=== Begin Enclosure ===

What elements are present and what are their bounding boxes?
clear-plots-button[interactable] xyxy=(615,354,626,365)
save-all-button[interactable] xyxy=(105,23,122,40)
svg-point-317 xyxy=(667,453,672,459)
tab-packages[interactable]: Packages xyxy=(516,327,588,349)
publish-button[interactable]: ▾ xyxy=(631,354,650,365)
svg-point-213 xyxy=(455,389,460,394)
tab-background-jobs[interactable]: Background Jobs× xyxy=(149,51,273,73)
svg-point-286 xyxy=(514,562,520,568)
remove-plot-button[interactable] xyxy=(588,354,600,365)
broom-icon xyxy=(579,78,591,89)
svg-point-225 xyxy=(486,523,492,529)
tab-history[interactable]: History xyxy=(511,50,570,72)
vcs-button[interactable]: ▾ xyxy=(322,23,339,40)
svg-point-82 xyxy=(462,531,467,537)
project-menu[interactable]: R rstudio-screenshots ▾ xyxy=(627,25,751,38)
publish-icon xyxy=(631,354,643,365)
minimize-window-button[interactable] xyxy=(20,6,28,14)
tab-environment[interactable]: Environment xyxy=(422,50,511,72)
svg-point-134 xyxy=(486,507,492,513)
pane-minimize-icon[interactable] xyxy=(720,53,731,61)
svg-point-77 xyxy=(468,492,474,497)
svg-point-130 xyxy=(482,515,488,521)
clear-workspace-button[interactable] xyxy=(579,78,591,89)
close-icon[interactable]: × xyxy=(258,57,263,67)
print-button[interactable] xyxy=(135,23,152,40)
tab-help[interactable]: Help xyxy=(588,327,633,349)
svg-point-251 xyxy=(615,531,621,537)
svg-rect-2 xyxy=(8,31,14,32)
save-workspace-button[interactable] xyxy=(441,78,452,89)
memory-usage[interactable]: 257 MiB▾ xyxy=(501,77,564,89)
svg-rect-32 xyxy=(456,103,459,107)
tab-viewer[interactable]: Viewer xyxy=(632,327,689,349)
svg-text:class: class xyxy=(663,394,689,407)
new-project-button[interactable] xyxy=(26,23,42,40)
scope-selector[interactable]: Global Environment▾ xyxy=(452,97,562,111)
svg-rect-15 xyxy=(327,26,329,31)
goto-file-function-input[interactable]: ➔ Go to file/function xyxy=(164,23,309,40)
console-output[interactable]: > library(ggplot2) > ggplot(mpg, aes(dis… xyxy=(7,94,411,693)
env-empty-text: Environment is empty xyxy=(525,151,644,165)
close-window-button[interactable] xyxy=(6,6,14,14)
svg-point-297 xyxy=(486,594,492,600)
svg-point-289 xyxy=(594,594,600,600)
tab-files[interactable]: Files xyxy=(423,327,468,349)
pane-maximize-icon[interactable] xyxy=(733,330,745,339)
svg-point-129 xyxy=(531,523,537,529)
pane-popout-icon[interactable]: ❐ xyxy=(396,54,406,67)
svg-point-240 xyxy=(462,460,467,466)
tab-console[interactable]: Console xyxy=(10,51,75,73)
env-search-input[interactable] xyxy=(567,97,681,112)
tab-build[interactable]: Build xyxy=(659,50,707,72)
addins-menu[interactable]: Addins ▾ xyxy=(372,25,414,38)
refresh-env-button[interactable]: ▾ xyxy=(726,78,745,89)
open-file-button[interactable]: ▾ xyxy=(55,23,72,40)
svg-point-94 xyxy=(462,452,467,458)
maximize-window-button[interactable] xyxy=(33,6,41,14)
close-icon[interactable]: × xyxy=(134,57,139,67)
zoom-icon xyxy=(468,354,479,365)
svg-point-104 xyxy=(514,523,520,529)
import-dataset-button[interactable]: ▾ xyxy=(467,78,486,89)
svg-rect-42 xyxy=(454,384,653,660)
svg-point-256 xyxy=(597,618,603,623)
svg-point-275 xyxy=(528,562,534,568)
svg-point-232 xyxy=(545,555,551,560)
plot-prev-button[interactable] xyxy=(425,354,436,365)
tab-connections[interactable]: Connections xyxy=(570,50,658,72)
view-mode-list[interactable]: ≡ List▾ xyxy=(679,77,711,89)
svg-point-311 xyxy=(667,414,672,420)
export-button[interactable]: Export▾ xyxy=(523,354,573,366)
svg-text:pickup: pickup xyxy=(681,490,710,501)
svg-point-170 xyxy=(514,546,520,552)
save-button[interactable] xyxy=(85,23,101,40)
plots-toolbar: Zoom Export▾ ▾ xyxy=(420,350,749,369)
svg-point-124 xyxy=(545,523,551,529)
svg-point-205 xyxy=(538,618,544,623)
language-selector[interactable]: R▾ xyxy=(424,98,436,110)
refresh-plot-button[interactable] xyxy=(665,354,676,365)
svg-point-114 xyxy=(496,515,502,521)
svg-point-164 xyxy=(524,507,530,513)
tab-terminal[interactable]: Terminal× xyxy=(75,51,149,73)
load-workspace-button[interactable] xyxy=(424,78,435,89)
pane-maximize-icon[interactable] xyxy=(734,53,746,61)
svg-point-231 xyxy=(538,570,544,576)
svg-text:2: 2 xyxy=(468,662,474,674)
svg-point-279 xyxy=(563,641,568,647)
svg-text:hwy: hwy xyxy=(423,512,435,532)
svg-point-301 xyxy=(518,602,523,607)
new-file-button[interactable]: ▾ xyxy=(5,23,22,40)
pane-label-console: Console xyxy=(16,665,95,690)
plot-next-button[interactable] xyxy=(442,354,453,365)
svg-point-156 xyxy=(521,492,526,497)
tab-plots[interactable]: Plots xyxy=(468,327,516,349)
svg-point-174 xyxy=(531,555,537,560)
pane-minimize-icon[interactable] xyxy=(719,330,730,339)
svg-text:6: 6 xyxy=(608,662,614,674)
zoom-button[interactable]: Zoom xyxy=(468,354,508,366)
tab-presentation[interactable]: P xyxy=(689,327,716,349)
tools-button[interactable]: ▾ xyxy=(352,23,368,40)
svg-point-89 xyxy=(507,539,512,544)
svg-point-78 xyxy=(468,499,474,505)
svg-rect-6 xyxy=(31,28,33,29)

=== End Enclosure ===

Wherever the word "text" appears in the entries above, copy that line.

• **Response area**:
svg-text:class: class xyxy=(663,394,689,407)
env-empty-text: Environment is empty xyxy=(525,151,644,165)
svg-text:pickup: pickup xyxy=(681,490,710,501)
svg-text:2: 2 xyxy=(468,662,474,674)
svg-text:hwy: hwy xyxy=(423,512,435,532)
svg-text:6: 6 xyxy=(608,662,614,674)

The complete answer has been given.